> _WHAT TO DO_
What is needed is the number of lines below that contain the word "заявил", with no other output.
-- RECORDED DATA follows --
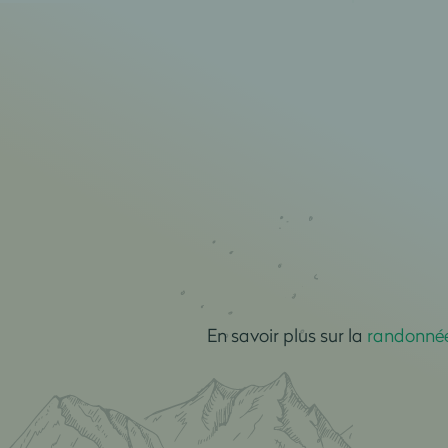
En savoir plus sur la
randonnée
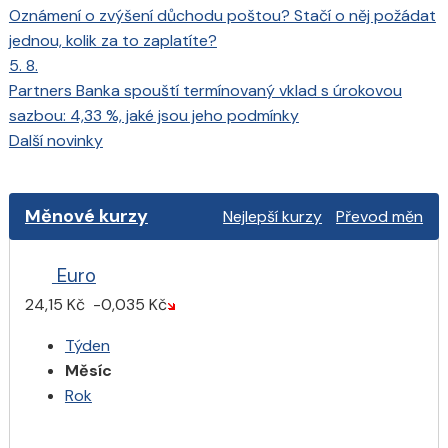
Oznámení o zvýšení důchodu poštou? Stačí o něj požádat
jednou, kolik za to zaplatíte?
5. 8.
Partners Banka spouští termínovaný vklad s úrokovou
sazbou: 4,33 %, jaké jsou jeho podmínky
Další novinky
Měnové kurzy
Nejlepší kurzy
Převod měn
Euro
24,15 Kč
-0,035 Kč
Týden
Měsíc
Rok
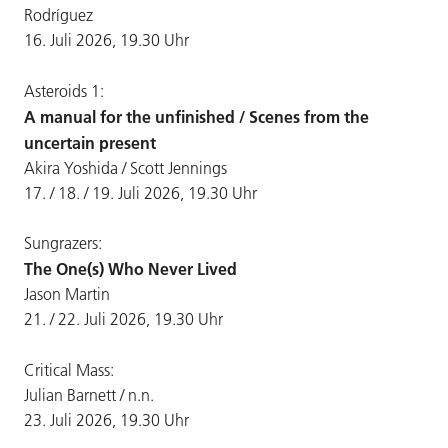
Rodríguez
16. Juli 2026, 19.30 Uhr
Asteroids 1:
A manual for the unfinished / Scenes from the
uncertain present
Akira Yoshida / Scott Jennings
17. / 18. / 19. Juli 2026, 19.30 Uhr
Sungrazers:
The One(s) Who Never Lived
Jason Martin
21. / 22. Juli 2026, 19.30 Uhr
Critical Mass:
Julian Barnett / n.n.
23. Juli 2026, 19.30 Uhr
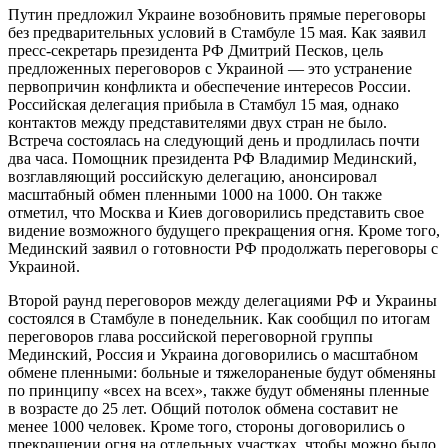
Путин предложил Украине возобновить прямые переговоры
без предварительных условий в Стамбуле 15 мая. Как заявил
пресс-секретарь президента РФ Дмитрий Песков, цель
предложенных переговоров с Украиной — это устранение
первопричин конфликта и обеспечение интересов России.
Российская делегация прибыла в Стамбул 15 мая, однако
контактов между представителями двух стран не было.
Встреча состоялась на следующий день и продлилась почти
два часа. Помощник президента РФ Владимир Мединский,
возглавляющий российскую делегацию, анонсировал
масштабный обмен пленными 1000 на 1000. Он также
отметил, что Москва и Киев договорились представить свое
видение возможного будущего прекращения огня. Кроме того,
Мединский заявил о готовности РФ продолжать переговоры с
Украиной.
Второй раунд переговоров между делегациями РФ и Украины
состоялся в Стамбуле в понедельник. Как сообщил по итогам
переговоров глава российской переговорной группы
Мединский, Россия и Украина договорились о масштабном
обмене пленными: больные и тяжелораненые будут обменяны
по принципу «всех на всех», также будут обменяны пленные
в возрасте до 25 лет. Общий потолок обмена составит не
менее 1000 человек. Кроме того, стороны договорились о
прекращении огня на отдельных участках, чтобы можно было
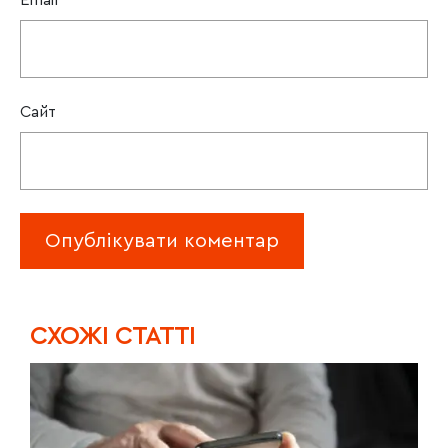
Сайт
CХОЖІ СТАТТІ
-- RECORDED DATA concluded --
-- RECORDED DATA follows --
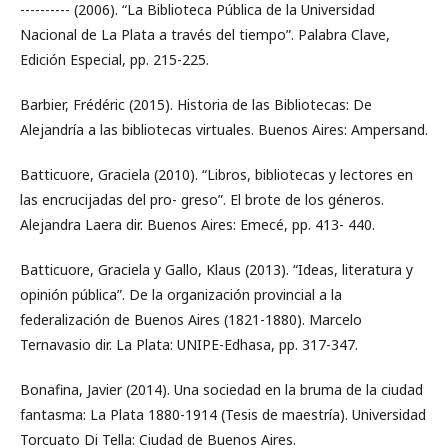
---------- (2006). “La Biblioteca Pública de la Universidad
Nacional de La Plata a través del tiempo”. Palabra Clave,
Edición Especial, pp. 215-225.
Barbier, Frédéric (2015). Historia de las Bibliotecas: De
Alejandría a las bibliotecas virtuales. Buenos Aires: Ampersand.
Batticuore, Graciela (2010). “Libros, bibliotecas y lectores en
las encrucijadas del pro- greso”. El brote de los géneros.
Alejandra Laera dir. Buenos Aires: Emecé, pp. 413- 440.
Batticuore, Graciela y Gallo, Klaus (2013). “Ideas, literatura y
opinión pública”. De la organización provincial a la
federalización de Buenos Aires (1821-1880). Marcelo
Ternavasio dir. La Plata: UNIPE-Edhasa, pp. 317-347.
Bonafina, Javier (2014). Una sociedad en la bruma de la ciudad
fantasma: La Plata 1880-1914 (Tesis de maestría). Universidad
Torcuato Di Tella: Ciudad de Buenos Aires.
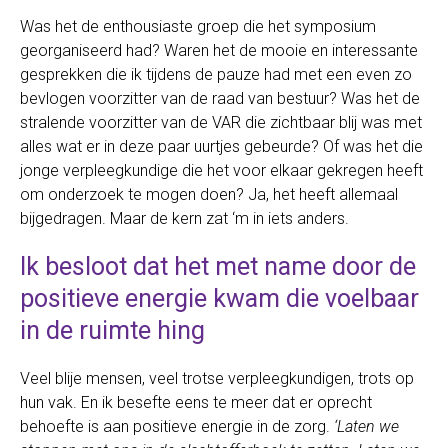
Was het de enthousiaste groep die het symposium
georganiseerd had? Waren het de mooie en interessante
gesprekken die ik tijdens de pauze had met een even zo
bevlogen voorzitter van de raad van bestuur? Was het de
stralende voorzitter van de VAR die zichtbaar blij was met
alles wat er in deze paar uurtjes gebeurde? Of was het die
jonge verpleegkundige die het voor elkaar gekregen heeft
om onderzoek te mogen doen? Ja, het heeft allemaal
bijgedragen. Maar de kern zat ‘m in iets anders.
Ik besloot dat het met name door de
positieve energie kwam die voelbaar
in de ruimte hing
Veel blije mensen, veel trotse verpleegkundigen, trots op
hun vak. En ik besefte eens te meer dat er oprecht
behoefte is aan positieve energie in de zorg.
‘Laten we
-- RECORDED DATA concluded --
> _RESULT FOR THIS TASK_
2